Page images and extracted text

____

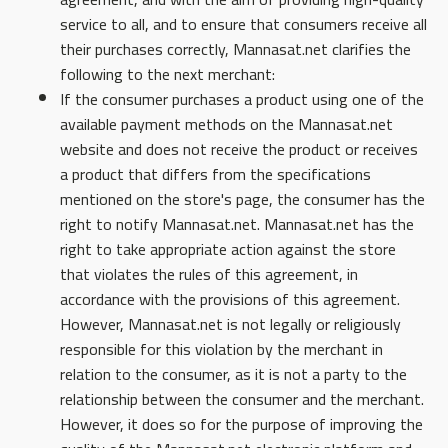
service to all, and to ensure that consumers receive all
their purchases correctly, Mannasat.net clarifies the
following to the next merchant:
If the consumer purchases a product using one of the
available payment methods on the Mannasat.net
website and does not receive the product or receives
a product that differs from the specifications
mentioned on the store's page, the consumer has the
right to notify Mannasat.net. Mannasat.net has the
right to take appropriate action against the store
that violates the rules of this agreement, in
accordance with the provisions of this agreement.
However, Mannasat.net is not legally or religiously
responsible for this violation by the merchant in
relation to the consumer, as it is not a party to the
relationship between the consumer and the merchant.
However, it does so for the purpose of improving the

____

Exercise details
Check every line of the records above for the string "merchant". Copy those that hold it.

Task result
following to the next merchant:
responsible for this violation by the merchant in
relationship between the consumer and the merchant.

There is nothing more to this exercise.